This past weekend was a big one at Oriole Park at Camden Yards.
After more than seven innings of jumping as if their shoes had caught fire, dancing like their pants were quite literally full of ants and casually throwing limbs in every direction anatomically possible, both my kids and our friends’ kids wound up on the big screen. They were jubilant.
Also, the Orioles won — which isn’t something we can say a lot these days.
But it was those few seconds of stadium-wide glory that really stuck with our girls on the way home: “I can’t believe I was on the screen.” When we went around our dinner table to check in on everyone’s favorite part of the day, showing up on the jumbotron was far and away the highlight.
I’m no expert in appearing on the big screen at sporting events. I suffer from not being an adorable, energetic child and from also not appearing terribly interested in the event at hand. I understand that to be a lethal combination for anyone trying to make it onto the screen.
But we knew how to coach the kids: “Look happy! Look excited! Keep jumping! Dance!” In short, exude joy.
It’s a funny thing to try and catch the attention of a camera operator on the far side of a ballpark by the sheer ferocity of your joyful disposition. It’s no wonder I didn’t make the cut. But the job of the camera operator — of the whole production team, in fact — is to be on the lookout for such displays of unbridled delight. After all, they have to put something on that enormous television. Better to fill the time showcasing happy fans.
But there’s something more going on here, I think.
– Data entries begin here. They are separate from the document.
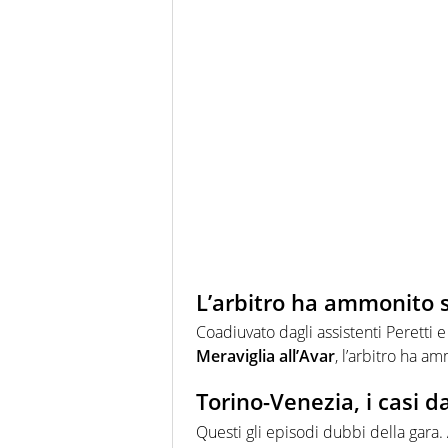
L’arbitro ha ammonito s
Coadiuvato dagli assistenti Peretti 
Meraviglia all’Avar
, l’arbitro ha a
Torino-Venezia, i casi d
Questi gli episodi dubbi della gara. 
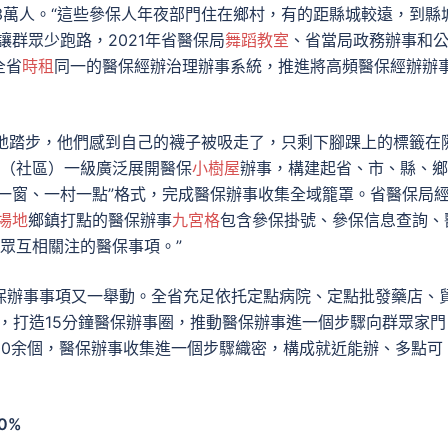
33萬人。“這些參保人年夜部門住在鄉村，有的距縣城較遠，到縣
群眾少跑路，2021年省醫保局
舞蹈教室
、省當局政務辦事和
全省
時租
同一的醫保經辦治理辦事系統，推進將高頻醫保經辦辦
了原地踏步，他們感到自己的襪子被吸走了，只剩下腳踝上的標籤在
村（社區）一級廣泛展開醫保
小樹屋
辦事，構建起省、市、縣、鄉
一窗、一村一點”格式，完成醫保辦事收集全域籠罩。省醫保局
場地
鄉鎮打點的醫保辦事
九宮格
包含參保掛號、參保信息查詢、
群眾互相關注的醫保事項。”
保辦事事項又一舉動。全省充足依托定點病院、定點批發藥店、
點，打造15分鐘醫保辦事圈，推動醫保辦事進一個步驟向群眾家門
00余個，醫保辦事收集進一個步驟織密，構成就近能辦、多點可
0%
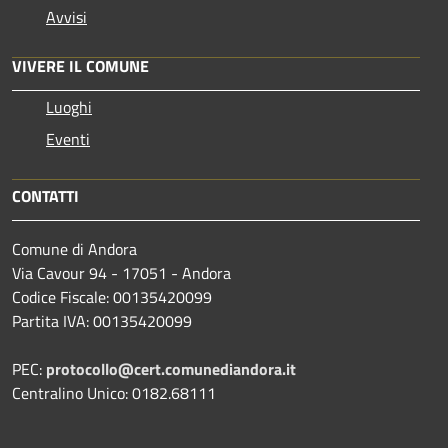
Avvisi
VIVERE IL COMUNE
Luoghi
Eventi
CONTATTI
Comune di Andora
Via Cavour 94 - 17051 - Andora
Codice Fiscale: 00135420099
Partita IVA: 00135420099
PEC:
protocollo@cert.comunediandora.it
Centralino Unico: 0182.68111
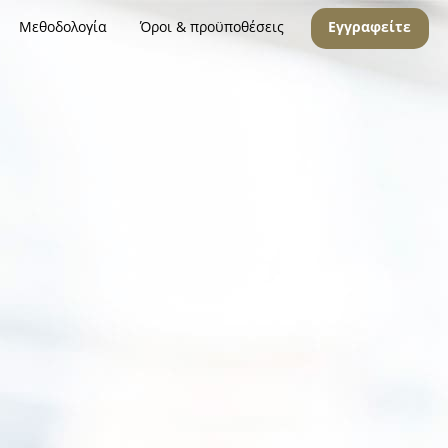
Μεθοδολογία
Όροι & προϋποθέσεις
Εγγραφείτε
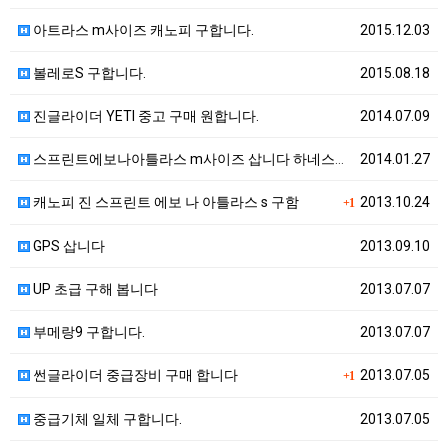
아트라스 m사이즈 캐노피 구합니다.
2015.12.03
볼레로S 구합니다.
2015.08.18
진글라이더 YETI 중고 구매 원합니다.
2014.07.09
스프린트에보나아틀라스 m사이즈 삽니다 하네스도사요
2014.01.27
캐노피 진 스프린트 에보 나 아틀라스 s 구함
2013.10.24
+1
GPS 삽니다
2013.09.10
UP 초급 구해 봅니다
2013.07.07
부메랑9 구합니다.
2013.07.07
썬글라이더 중급장비 구매 합니다
2013.07.05
+1
중급기체 일체 구합니다.
2013.07.05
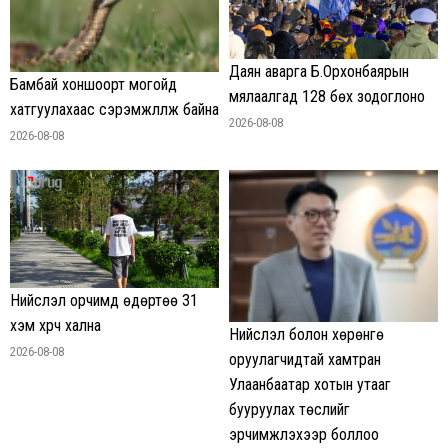
Даян аварга Б.Орхонбаярын
Бамбай хоншоорт могойд
мялаалгад 128 бөх зодоглоно
хатгуулахаас сэрэмжлүүлж байна
2026-08-08
2026-08-08
Нийслэл орчимд өдөртөө 31
хэм хүрч хална
Нийслэл болон хөрөнгө
2026-08-08
оруулагчидтай хамтран
Улаанбаатар хотын утааг
бууруулах төслийг
эрчимжүүлэхээр боллоо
Something worthy of our reflection. What does it mean to send out this kind of joy into the world, knowing that someone is looking for it? What does it mean to be on the lookout for such joy, knowing it’s your job to transmit that happy sight to others? What does it mean, in short, to be part of the joy-filled supply chain?
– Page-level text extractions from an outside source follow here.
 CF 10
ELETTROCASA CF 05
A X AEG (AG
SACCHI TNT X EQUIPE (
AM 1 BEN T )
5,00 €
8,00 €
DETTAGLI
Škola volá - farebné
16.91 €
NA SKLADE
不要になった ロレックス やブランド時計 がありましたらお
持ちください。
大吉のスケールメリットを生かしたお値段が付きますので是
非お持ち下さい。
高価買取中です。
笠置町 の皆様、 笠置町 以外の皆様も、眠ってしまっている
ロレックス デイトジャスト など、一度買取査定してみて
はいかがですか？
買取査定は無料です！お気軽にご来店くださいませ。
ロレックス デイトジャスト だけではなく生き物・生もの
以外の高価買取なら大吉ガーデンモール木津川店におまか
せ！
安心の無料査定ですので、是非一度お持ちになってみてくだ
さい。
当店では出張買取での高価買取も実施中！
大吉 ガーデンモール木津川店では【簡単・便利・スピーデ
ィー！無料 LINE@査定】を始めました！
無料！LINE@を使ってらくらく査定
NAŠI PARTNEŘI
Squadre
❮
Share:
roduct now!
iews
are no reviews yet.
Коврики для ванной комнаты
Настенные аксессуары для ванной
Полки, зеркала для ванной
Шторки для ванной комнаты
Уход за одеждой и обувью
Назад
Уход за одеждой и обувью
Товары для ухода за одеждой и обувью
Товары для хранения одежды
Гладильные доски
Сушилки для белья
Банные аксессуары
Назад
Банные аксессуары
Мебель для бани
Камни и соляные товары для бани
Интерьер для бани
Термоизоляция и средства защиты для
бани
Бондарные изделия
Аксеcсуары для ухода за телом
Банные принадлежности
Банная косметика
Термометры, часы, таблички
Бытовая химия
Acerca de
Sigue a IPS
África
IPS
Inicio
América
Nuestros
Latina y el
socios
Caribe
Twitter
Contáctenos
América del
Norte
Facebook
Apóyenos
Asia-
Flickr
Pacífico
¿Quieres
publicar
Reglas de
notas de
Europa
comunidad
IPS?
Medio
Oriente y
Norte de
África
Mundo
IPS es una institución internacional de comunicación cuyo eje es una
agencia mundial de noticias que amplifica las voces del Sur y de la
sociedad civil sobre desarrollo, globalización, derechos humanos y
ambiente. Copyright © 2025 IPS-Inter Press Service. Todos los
This supply chain means a lot of things, not the least of which is that we all have a role. Are we the ones dancing and singing, sending joy into the world for others? Are we the ones responsible for spotting that joy, for gathering it up and transmitting it to where it needs to be? Or perhaps we’re the ones sitting in the stands in need of a joy-filled injection. We send joy; we receive joy. We do the work of embodying joy so that others may feel what we ourselves try to manifest.
The world is a hard place, you say in response. And I don’t feel very joyful. That’s fair; I understand. But here’s the thing: Our proverbial supply chain can transmit any number of virtues.
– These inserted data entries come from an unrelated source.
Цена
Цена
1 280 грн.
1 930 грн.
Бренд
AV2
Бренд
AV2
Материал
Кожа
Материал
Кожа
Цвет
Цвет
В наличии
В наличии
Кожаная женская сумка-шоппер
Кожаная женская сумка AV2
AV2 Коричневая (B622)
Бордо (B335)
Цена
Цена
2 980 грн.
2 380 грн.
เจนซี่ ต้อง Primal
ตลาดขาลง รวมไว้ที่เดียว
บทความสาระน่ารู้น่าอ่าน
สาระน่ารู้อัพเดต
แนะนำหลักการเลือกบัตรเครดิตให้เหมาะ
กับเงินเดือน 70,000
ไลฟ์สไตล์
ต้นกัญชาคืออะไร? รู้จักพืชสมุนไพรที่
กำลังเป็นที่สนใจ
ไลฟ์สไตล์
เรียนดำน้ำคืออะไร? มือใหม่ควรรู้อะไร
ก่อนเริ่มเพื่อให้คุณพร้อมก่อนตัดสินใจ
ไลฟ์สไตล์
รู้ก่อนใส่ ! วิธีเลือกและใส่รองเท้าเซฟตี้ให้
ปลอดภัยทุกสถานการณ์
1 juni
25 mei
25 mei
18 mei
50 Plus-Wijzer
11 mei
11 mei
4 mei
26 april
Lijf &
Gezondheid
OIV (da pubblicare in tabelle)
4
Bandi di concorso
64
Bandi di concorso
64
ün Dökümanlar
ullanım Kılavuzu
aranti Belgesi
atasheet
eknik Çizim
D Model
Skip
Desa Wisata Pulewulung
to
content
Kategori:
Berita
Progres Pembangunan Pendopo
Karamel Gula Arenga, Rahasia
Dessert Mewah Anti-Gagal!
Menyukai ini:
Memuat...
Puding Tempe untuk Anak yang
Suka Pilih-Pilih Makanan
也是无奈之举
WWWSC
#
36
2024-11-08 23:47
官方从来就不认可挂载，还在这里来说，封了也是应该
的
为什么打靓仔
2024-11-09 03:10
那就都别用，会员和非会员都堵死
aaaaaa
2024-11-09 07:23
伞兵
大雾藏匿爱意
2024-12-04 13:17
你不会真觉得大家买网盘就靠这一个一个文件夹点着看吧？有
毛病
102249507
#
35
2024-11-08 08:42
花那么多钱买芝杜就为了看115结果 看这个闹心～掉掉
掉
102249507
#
I wonder, then, if joy is too hard to summon forth, we might instead turn to hope. Can we find in our beings that foundational virtue? Can we send it out into the world, knowing that there are so many people near and far who need to see it? And not just see it, not just receive a signal, but feel in their very souls that we’re all in this together, that we still go to God together, that we still look for God’s Spirit at work and still strive to build up God’s vision, that the people of God continue to hope “because the love of God has been poured out into our hearts through the holy Spirit that has been given to us” (Rm 5:5). And so we don’t simply sit and hope but we get up and love and serve — and we do so joyfully.
I wonder, then, if in the home team’s stadium in the Kingdom of God our own faces might show up on the holiest of jumbotrons to show that we continue to muddle onward, that we show joy and hope and all the rest to stir our own souls and those of others along our shared path toward God’s dream.
I’ll wager that if we do this work, if we showcase joy and hope for the good of others and our own consolation, that our holy effort — and its fruits — will be our favorite part of the day.